En l’espèce, l’accusation de parasitisme était fondée sur un ensemble de six agissements consistant en (1) la captation des spécificités du motif joaillier quadrilobé Alhambra », et ce sans la moindre nécessité technique, (2) la captation de la structure particulière de la collection « Alhambra » pour constituer un ensemble cohérent de trente-et-un bijoux, (3) la reprise des mêmes couleurs de pierres semi-précieuses, (4) la déclinaison de la gamme de bijoux litigieuse dans trois tailles de motifs semblable à celle de la collection « Alhambra », (5) la détermination d’une grille de prix par référence à celle de la collection « Alhambra » et (6) la captation des axes de communication en rupture avec les codes habituels de la maison Louis Vuitton. »
« La concurrence déloyale ou parasitaire s’apprécie au regard de l’impression d’ensemble qui s’infère du rapprochement des éléments à comparer et de leurs ressemblances, envisagées du point de vue d’un consommateur moyen, normalement informé et raisonnablement attentif et avisé, et non au regard de leurs différences. »
Par arrêt du 5 mars 2025, la chambre commerciale de la Cour de cassation a rejeté le pourvoi des sociétés du groupe Richemont.
Pour cela, la Haute Cour a défini le parasitisme économique comme suit :
– Le parasitisme économique est une forme de déloyauté, constitutive d’une faute au sens de l’article 1240 du code civil, qui consiste, pour un opérateur économique, à se placer dans le sillage d’un autre afin de tirer indûment profit de ses efforts, de son savoir-faire, de la notoriété acquise ou des investissements consentis.
– Le parasitisme résulte d’un ensemble d’éléments appréhendés dans leur globalité, indépendamment de tout risque de confusion.

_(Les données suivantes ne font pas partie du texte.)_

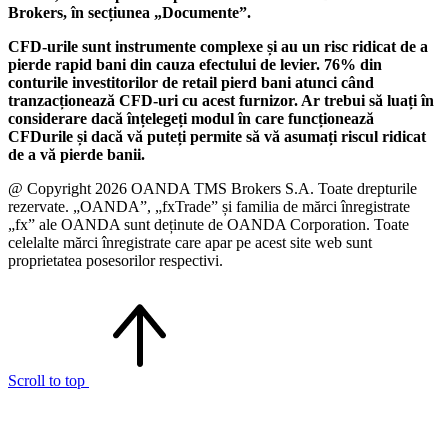
Brokers, în secțiunea „Documente”.
CFD-urile sunt instrumente complexe și au un risc ridicat de a
pierde rapid bani din cauza efectului de levier. 76% din
conturile investitorilor de retail pierd bani atunci când
tranzacționează CFD-uri cu acest furnizor. Ar trebui să luați în
considerare dacă înțelegeți modul în care funcționează
CFDurile și dacă vă puteți permite să vă asumați riscul ridicat
de a vă pierde banii.
@ Copyright 2026 OANDA TMS Brokers S.A. Toate drepturile
rezervate. „OANDA”, „fxTrade” și familia de mărci înregistrate
„fx” ale OANDA sunt deținute de OANDA Corporation. Toate
celelalte mărci înregistrate care apar pe acest site web sunt
proprietatea posesorilor respectivi.
Scroll to top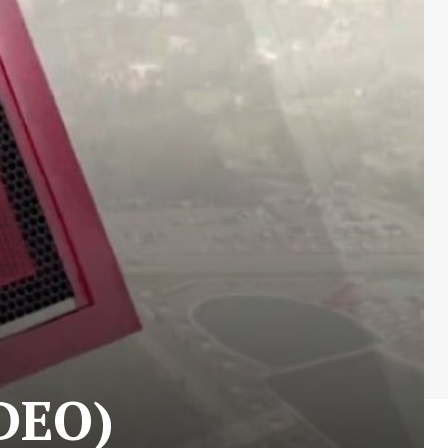
IDEO)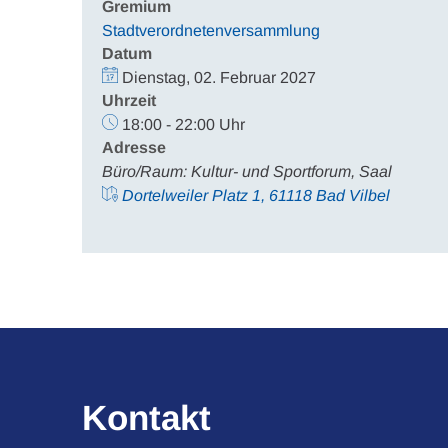
Gremium
Stadtverordnetenversammlung
Datum
Dienstag, 02. Februar 2027
Uhrzeit
18:00 - 22:00 Uhr
Adresse
Büro/Raum: Kultur- und Sportforum, Saal
Dortelweiler Platz 1, 61118 Bad Vilbel
Kontakt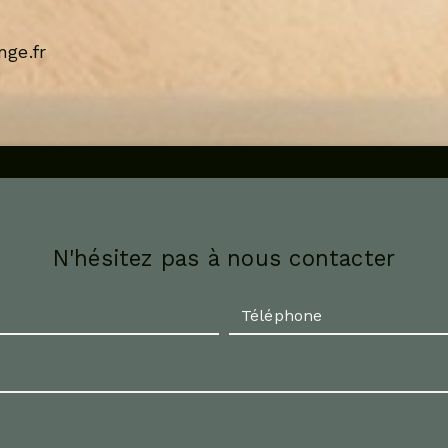
ge.fr
N'hésitez pas à nous contacter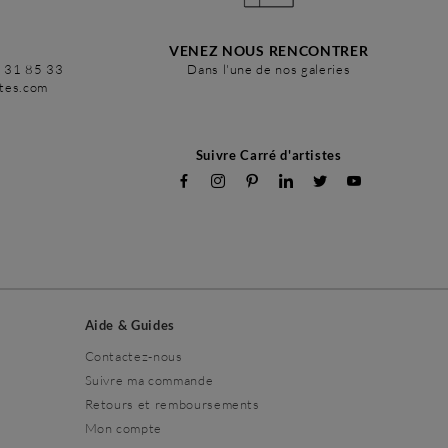
VENEZ NOUS RENCONTRER
6 31 85 33
Dans l'une de nos galeries
stes.com
Suivre Carré d'artistes
Aide & Guides
Contactez-nous
Suivre ma commande
Retours et remboursements
Mon compte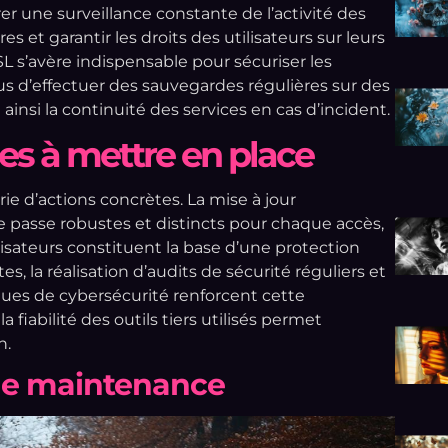
er une surveillance constante de l’activité des
 et garantir les droits des utilisateurs sur leurs
SL s’avère indispensable pour sécuriser les
 d’effectuer des sauvegardes régulières sur des
ainsi la continuité des services en cas d’incident.
s à mettre en place
ie d’actions concrètes. La mise à jour
de passe robustes et distincts pour chaque accès,
ilisateurs constituent la base d’une protection
s, la réalisation d’audits de sécurité réguliers et
ques de cybersécurité renforcent cette
 fiabilité des outils tiers utilisés permet
n.
de maintenance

partant, elle a considéré que le parasitisme économique n’est pas constitué en l’espèce : « les sociétés Louis Vuitton se sont inspirées de la fleur quadrilobée de leur toile monogrammée, et non du modèle « Alhambra », et que c’est pour s’inscrire dans la tendance du moment, ce que la société du groupe Richemond ne pouvait interdire aux autres joailliers, qu’elles ont utilisé, pour la collection « Color Blossom », des pierres semi-précieuses cerclées par un contour en métal précieux. La cour d’appel, qui, après avoir examiné séparément chacun des éléments invoqués par les sociétés du groupe Richemont, les a appréhendés dans leur globalité et qui n’a pas méconnu les ressemblances entre les deux collections, a pu déduire que les sociétés Vuitton n’avaient pas eu la volonté de se placer dans le sillage des sociétés du groupe Richemont. »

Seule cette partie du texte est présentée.